The Wits School of Governance (WSG), in a landmark partnership with the South African Human Rights Commission (SAHRC) and the Chartered Institute for Business Accountants (CIBA), recently hosted the National Indaba on Pro-Poor Human Rights Budgeting.
The two-day symposium convened at the Wits School of Governance, sought to tackle one of South Africa’s most pressing challenges: ensuring that public finance serves as a direct instrument for human dignity and social justice.
Delivering the keynote address on behalf of the Minister of Cooperative Governance and Traditional Affairs [Velenkosini Hlabisa], Dr Kevin Naidoo (CoGTA) issued a clarion call to delegates, asserting that "pro-poor budgeting is not a slogan; it is a constitutional commitment."
The address highlighted a sobering reality, while South Africa boasts a sophisticated fiscal framework, millions of citizens still live in a "poverty of opportunity," where the lack of basic services like clean water and sanitation remains a daily struggle.
The Indaba moved beyond technical accounting to explore a human-rights-based approach to the national budget.

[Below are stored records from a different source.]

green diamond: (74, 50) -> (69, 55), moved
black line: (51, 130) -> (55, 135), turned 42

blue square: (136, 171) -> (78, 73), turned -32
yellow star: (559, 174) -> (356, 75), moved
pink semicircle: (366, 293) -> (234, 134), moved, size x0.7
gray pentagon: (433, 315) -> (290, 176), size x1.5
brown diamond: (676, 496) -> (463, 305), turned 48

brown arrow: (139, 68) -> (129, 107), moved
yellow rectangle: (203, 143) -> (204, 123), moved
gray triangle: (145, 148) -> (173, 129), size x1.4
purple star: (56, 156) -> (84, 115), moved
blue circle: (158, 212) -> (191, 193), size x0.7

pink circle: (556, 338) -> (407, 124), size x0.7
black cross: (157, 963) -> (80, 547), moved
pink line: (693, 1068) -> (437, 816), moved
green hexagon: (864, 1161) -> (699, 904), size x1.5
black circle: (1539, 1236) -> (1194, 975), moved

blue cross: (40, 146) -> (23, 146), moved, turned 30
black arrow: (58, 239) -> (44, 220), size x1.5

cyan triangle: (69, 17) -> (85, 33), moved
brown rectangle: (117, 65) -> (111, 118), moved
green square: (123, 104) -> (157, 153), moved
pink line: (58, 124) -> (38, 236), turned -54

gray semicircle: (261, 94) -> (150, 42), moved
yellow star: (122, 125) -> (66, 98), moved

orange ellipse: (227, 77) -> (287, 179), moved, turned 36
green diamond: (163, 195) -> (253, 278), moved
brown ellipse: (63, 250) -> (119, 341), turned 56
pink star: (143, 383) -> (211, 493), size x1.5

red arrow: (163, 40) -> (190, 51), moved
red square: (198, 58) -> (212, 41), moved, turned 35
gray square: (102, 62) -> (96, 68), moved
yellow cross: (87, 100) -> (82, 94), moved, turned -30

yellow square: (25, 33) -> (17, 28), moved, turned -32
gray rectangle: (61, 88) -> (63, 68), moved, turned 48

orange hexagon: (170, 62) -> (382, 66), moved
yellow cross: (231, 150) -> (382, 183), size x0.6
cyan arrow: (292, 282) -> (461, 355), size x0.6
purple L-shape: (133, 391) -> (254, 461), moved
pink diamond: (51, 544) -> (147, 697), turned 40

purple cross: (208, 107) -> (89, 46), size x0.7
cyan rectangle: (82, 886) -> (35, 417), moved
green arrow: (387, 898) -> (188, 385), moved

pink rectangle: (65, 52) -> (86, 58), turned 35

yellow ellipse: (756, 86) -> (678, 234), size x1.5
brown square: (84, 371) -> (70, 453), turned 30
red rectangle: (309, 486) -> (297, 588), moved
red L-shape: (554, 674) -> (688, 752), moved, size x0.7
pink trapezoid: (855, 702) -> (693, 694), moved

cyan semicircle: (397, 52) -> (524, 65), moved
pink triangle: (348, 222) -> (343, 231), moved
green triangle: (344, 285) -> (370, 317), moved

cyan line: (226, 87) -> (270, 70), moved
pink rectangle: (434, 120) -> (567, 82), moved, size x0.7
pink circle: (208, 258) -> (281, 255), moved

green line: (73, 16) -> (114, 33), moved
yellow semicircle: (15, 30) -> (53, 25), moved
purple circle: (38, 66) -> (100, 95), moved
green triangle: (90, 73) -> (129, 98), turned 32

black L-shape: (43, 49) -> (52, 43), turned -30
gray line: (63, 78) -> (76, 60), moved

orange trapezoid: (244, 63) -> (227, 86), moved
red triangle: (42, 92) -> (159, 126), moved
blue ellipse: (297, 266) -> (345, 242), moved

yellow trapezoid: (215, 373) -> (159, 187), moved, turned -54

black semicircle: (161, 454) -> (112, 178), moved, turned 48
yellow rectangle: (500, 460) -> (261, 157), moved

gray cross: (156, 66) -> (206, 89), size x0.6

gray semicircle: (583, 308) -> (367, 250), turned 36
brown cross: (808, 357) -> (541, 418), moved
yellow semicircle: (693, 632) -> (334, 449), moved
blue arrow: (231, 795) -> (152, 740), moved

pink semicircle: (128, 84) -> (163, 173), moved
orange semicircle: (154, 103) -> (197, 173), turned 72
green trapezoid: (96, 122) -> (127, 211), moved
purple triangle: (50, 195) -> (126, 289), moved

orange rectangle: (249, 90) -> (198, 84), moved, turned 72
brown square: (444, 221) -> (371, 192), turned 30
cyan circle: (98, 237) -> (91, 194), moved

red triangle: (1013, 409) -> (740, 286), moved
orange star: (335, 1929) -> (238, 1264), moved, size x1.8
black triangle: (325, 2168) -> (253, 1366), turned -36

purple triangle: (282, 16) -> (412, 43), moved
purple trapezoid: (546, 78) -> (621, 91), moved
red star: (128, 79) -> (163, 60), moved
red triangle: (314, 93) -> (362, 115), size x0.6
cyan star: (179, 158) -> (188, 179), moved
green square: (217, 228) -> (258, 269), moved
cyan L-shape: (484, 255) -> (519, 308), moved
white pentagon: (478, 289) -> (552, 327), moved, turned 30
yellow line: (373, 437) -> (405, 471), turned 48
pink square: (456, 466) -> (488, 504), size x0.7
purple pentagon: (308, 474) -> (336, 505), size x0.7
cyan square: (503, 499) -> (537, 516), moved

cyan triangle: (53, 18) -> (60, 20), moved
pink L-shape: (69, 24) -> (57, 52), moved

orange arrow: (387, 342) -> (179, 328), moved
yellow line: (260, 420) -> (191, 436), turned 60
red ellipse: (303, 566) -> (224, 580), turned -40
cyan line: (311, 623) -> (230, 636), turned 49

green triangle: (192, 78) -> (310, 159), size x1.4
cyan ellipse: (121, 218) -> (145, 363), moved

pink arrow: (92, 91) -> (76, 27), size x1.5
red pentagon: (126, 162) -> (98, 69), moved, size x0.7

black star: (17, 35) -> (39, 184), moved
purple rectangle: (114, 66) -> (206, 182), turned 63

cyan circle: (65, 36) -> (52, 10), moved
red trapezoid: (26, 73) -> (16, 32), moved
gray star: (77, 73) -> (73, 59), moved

Naidoo begun his address with a provocation, “Are our systems of budgeting, financing, and governing truly enabling the progressive realisation of socio-economic rights, especially for the poor?” and asked delegates to consider South Africa’s national fiscal context, when pondering this question
- Our national fiscal context
- The role and state of cooperative governance
- The relationship between human rights and budgeting
- Government’s priorities and the path forward
Delegates were also alerted to key challenges:
• Tokenism - where Governments may label budgets “pro-poor” without measurable rights outcomes.
• Data gaps – where lack of disaggregated data makes it hard to track whether marginalized groups benefit.
• Fiscal constraints – where economic downturns often lead to cuts in social spending, undermining rights.
• Implementation gap – where even progressive policies may fail without strong monitoring and enforcement.